** Opening RECORDS SUPPLIED block **

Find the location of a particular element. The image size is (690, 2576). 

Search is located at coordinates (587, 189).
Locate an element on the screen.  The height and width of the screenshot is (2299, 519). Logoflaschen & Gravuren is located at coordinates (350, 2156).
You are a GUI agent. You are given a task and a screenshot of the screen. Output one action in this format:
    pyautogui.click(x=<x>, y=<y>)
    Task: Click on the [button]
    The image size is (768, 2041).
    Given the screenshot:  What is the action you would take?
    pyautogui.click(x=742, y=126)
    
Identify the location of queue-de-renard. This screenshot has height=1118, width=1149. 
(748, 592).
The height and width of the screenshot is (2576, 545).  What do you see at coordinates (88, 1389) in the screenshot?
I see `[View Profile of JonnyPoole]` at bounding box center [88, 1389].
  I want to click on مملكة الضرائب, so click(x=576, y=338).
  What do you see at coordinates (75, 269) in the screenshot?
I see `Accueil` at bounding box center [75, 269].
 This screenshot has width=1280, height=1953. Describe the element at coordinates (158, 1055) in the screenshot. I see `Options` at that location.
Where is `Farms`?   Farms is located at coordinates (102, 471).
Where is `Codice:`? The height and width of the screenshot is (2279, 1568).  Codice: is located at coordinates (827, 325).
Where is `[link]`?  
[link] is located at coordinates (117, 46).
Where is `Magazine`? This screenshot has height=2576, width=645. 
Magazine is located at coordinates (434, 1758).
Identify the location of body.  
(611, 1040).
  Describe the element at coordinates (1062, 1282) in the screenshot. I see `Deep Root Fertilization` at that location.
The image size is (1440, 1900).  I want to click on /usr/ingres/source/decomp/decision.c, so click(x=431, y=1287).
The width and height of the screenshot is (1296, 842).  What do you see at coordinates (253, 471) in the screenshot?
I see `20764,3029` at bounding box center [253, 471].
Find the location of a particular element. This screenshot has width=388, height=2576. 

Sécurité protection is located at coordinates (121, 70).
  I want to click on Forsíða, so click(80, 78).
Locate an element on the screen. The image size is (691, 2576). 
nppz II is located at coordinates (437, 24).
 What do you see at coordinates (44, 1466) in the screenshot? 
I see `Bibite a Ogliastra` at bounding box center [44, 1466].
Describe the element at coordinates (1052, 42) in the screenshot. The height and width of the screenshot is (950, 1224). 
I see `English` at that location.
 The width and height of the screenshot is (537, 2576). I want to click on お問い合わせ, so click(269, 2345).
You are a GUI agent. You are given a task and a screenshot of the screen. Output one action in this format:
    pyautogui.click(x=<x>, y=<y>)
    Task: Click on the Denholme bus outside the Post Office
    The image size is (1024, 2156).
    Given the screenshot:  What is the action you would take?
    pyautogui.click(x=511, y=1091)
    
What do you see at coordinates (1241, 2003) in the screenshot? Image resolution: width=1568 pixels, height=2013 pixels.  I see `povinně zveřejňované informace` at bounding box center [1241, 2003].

** Closing RECORDS SUPPLIED block **

_TASK_
Restate word for word the lines running from the line that holds "The image size is (1024, 2156)." to the final line of the entries.

_RESULT_
    The image size is (1024, 2156).
    Given the screenshot:  What is the action you would take?
    pyautogui.click(x=511, y=1091)
    
What do you see at coordinates (1241, 2003) in the screenshot? Image resolution: width=1568 pixels, height=2013 pixels.  I see `povinně zveřejňované informace` at bounding box center [1241, 2003].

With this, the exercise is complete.